This Cochrane systematic review found that pulmonary rehabilitation for people with chronic obstructive pulmonary disease (COPD) improved quality of life and exercise capacity compared to usual care. It also relieved shortness of breath and fatigue.

This updated review provides stronger evidence to support NICE's recommendation that pulmonary rehabilitation should be available to everyone who is disabled by COPD.

The optimal length, number of sessions and type of staff delivering the pulmonary rehabilitation programmes is not yet clear.

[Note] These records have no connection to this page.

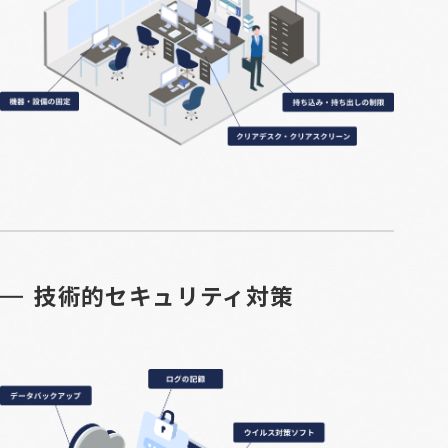
技術的セキュリティ対策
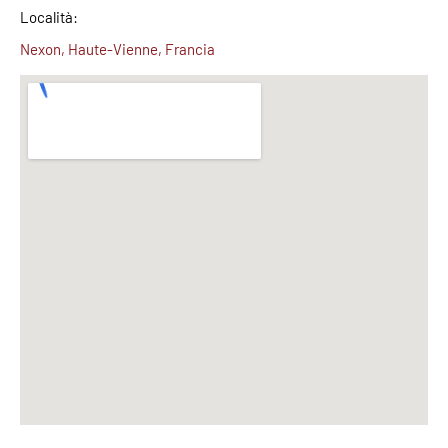
Località:
Nexon, Haute-Vienne, Francia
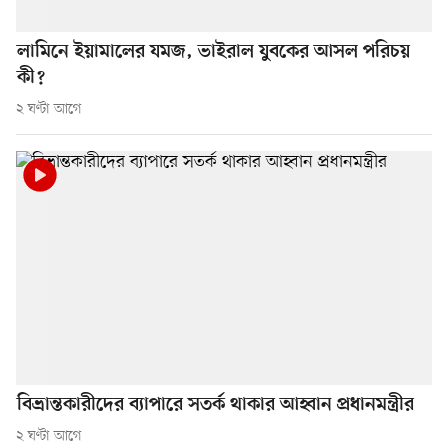
লামিনে ইয়ামালের যমজ, ভাইরাল যুবকের আসল পরিচয়
কী?
২ ঘণ্টা আগে
বিভ্রান্তকারীদের ব্যাপারে সতর্ক থাকার আহ্বান প্রধানমন্ত্রীর
২ ঘণ্টা আগে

Why was this study needed?

Three million people live with COPD in England, which includes diseases like chronic bronchitis and emphysema. The NHS spends about £1 billion a year on treatment. Pulmonary rehabilitation is a treatment package that involves exercise training and often educational and psychological support, normally lasting for at least four weeks. A 2006 Cochrane review showed that, compared with usual care, pulmonary rehabilitation improved quality of life, but not exercise capacity. This 2015 Cochrane review updates that work to include 34 newer trials. These have taken a more focussed look at disease related quality of life focussing on walking distance, a measure of exercise capacity.

What did this study do?

This was a systematic review of randomised controlled trials (RCTs) comparing the effect of pulmonary rehabilitation or usual care on quality of life and exercise capacity in people with COPD. Quality of life measurements included shortness of breath and fatigue up to three months after the completion of the intervention. Standard Cochrane systematic review methods were used and the RCTs were generally at low risk of bias, so the results should be reliable.

What did it find?

Sixty five RCTs were included, with a total of 3,822 participants. Pulmonary rehabilitation improved overall quality of life, shortness of breath and exercise capacity, compared with usual care. These improvements were large enough to be considered clinically significant.

  • Shortness of breath improved by 0.8 on a scale of 1 to 7
  • Overall quality of life improved by 8 points on a 100 point scale
  • Walking distance improved by 40 metres

What does current guidance say on this issue?

The current 2010 NICE guideline states that pulmonary rehabilitation should be made available to all patients who consider themselves “functionally disabled” by COPD, including those needing recent hospital care. Rehabilitation programmes should be held at a time and place that suit patients, and include “multicomponent, multidisciplinary interventions” (physical training, disease education, nutritional, psychological and behavioural intervention) tailored to the individual’s needs. Patients should be made aware of the benefits of pulmonary rehabilitation and the commitment required.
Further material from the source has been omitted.